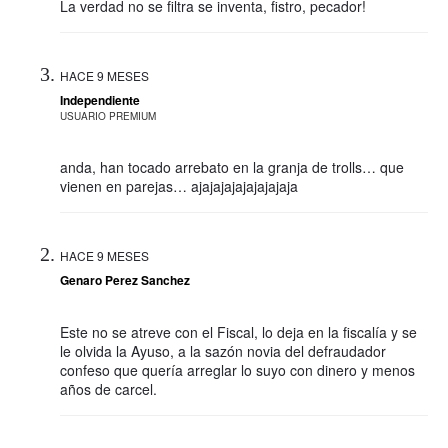
La verdad no se filtra se inventa, fistro, pecador!
HACE 9 MESES
Independiente
USUARIO PREMIUM
anda, han tocado arrebato en la granja de trolls… que
vienen en parejas… ajajajajajajajajaja
HACE 9 MESES
Genaro Perez Sanchez
Este no se atreve con el Fiscal, lo deja en la fiscalía y se
le olvida la Ayuso, a la sazón novia del defraudador
confeso que quería arreglar lo suyo con dinero y menos
años de carcel.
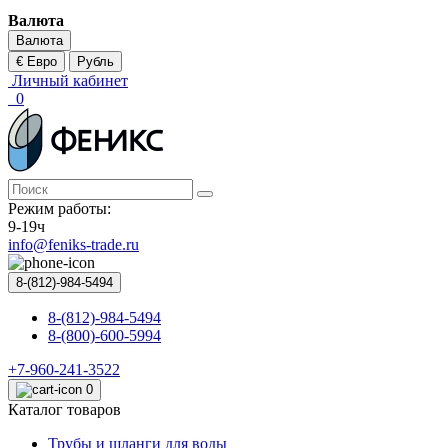
Валюта
Валюта
€ Евро
Рубль
Личный кабинет
0
Режим работы:
9-19ч
info@feniks-trade.ru
8-(812)-984-5494
8-(812)-984-5494
8-(800)-600-5994
+7-960-241-3522
0
Каталог товаров
Трубы и шланги для воды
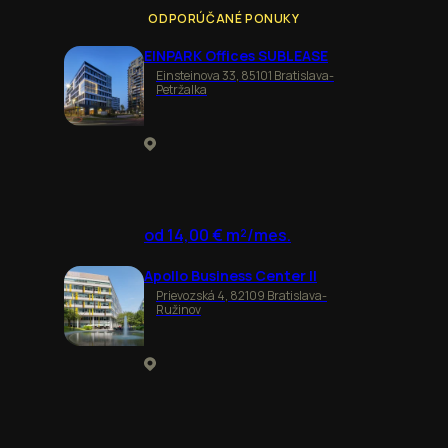
ODPORÚČANÉ PONUKY
EINPARK Offices SUBLEASE
Einsteinova 33, 85101 Bratislava-
Petržalka
od 14,00 € m²/mes.
Apollo Business Center II
Prievozská 4, 82109 Bratislava-
Ružinov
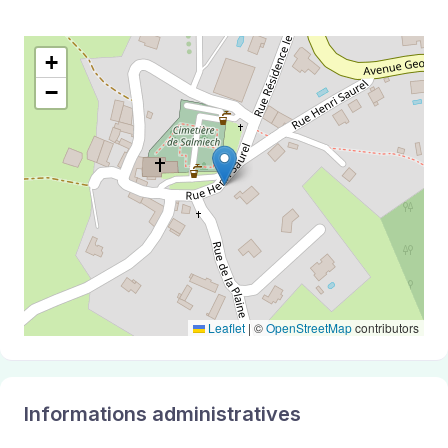
+
−
Leaflet
|
©
OpenStreetMap
contributors
Informations administratives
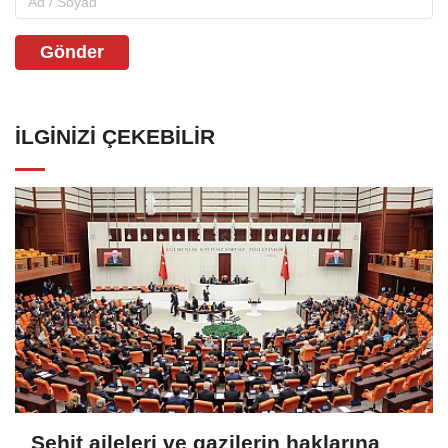
Gönder
İLGINIZI ÇEKEBILIR
Şehit aileleri ve gazilerin haklarına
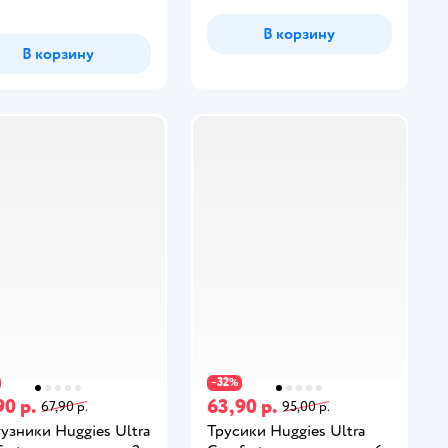
В корзину
В корзину
32
−
%
90 р.
63,90 р.
67,90 р.
95,00 р.
узники Huggies Ultra
Трусики Huggies Ultra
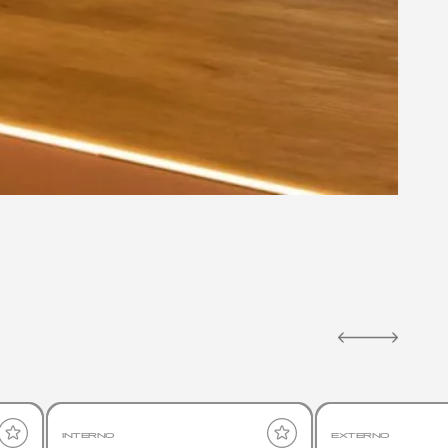
INTERNO
EXTERNO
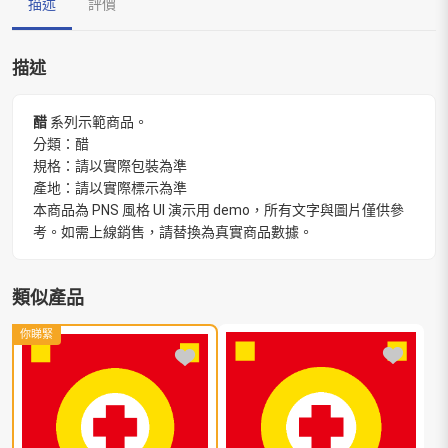
描述
評價
描述
醋
系列示範商品。
分類：醋
規格：請以實際包裝為準
產地：請以實際標示為準
本商品為 PNS 風格 UI 演示用 demo，所有文字與圖片僅供參
考。如需上線銷售，請替換為真實商品數據。
類似產品
你睇緊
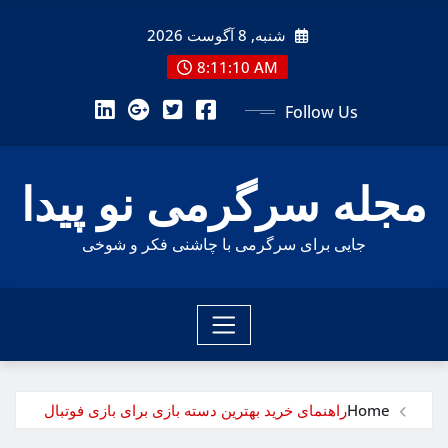
Ski
شنبه, 8 آگوست 2026
t
conten
8:11:12 AM
Follow Us
مجله سرگرمی نو پیدا
جایی برای سرگرمی با چاشنی فکر و شوخی
Home
راهنمای خرید بهترین دسته بازی برای بازی فوتبال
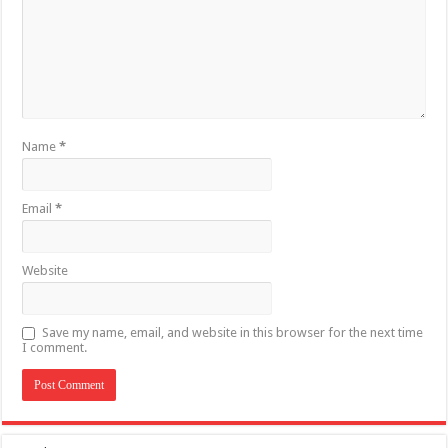
Name
*
Email
*
Website
Save my name, email, and website in this browser for the next time
I comment.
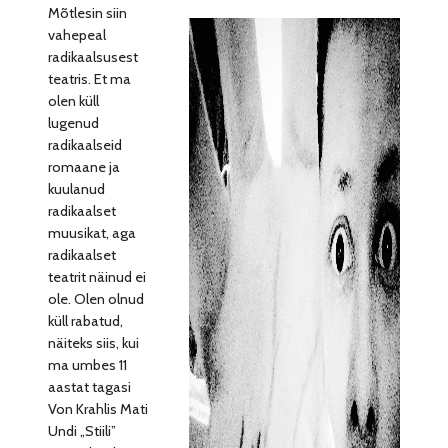
Mõtlesin siin
vahepeal
radikaalsusest
teatris. Et ma
olen küll
lugenud
radikaalseid
romaane ja
kuulanud
radikaalset
muusikat, aga
radikaalset
teatrit näinud ei
ole. Olen olnud
küll rabatud,
näiteks siis, kui
ma umbes 11
aastat tagasi
Von Krahlis Mati
Undi „Stiili”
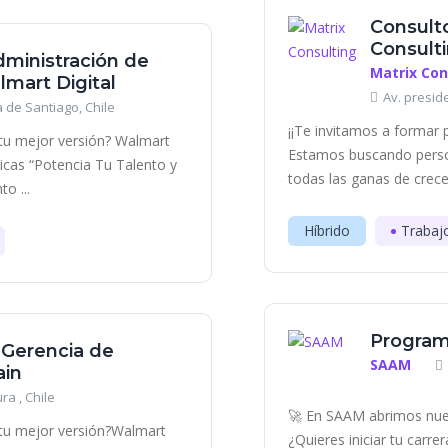
Consulto
Consult
dministración de
Matrix Con
mart Digital
Av. presid
 de Santiago, Chile
¡¡Te invitamos a formar 
 tu mejor versión? Walmart
Estamos buscando perso
ticas “Potencia Tu Talento y
todas las ganas de crece
o ...
Híbrido
Trabaj
Program
 Gerencia de
SAAM
ain
ra , Chile
🚀 En SAAM abrimos nue
r tu mejor versión?Walmart
¿Quieres iniciar tu carr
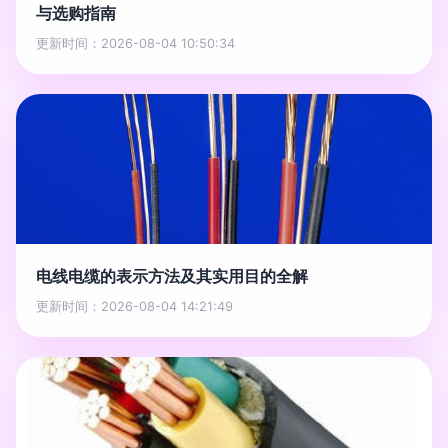
与选购指南
更新时间：2026-08-04 10:50:34
电线电缆的表示方法及其实用目的全解
更新时间：2026-08-04 14:21:49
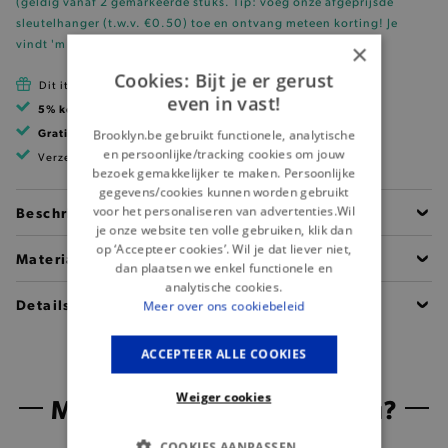
(geldig vanaf 2 gemarkeerde stuks. Tip: voeg onze
afgeprijsde
sleutelhanger (t.w.v. €0.50)
toe en ontvang meteen korting!
Je
vindt 'm hier!
)
×
Cookies: Bijt je er gerust
Dit item is betaalbaar met Cadeau Pass
even in vast!
5% korting
met klantenkaart
Gratis verzending
vanaf 99 EUR
Brooklyn.be gebruikt functionele, analytische
en persoonlijke/tracking cookies om jouw
Verzending binnen 1 à 2 werkdagen
bezoek gemakkelijker te maken. Persoonlijke
gegevens/cookies kunnen worden gebruikt
voor het personaliseren van advertenties.Wil
Beschrijving
je onze website ten volle gebruiken, klik dan
op ‘Accepteer cookies’. Wil je dat liever niet,
Materiaal
dan plaatsen we enkel functionele en
analytische cookies.
Details
Meer over ons cookiebeleid
ACCEPTEER ALLE COOKIES
Weiger cookies
Misschien is dit iets voor jou?
COOKIES AANPASSEN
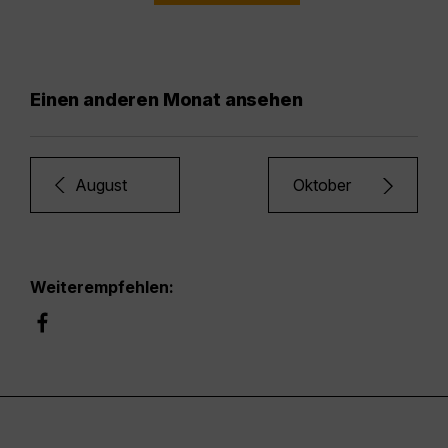
Einen anderen Monat ansehen
August
Oktober
Weiterempfehlen:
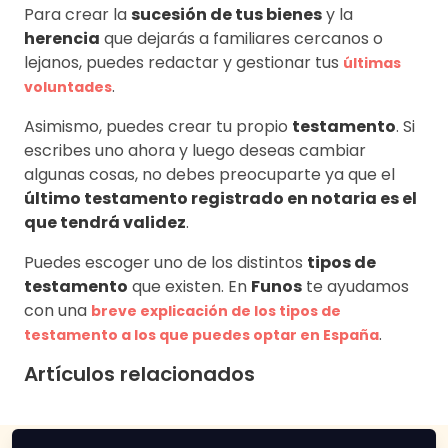
Para crear la
sucesión de tus bienes
y la
herencia
que dejarás a familiares cercanos o
lejanos, puedes redactar y gestionar tus
últimas
.
voluntades
Asimismo, puedes crear tu propio
testamento
. Si
escribes uno ahora y luego deseas cambiar
algunas cosas, no debes preocuparte ya que el
último testamento registrado en notaria es el
que tendrá validez
.
Puedes escoger uno de los distintos
tipos de
testamento
que existen. En
Funos
te ayudamos
con una
breve explicación de los tipos de
.
testamento a los que puedes optar en España
Artículos relacionados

## Required work
Reproduce only the lines of the records from the start up to and including the line that holds "Este no se atreve"; do not carry over any picture.

## Written solution
La verdad no se filtra se inventa, fistro, pecador!
HACE 9 MESES
Independiente
USUARIO PREMIUM
anda, han tocado arrebato en la granja de trolls… que
vienen en parejas… ajajajajajajajajaja
HACE 9 MESES
Genaro Perez Sanchez
Este no se atreve con el Fiscal, lo deja en la fiscalía y se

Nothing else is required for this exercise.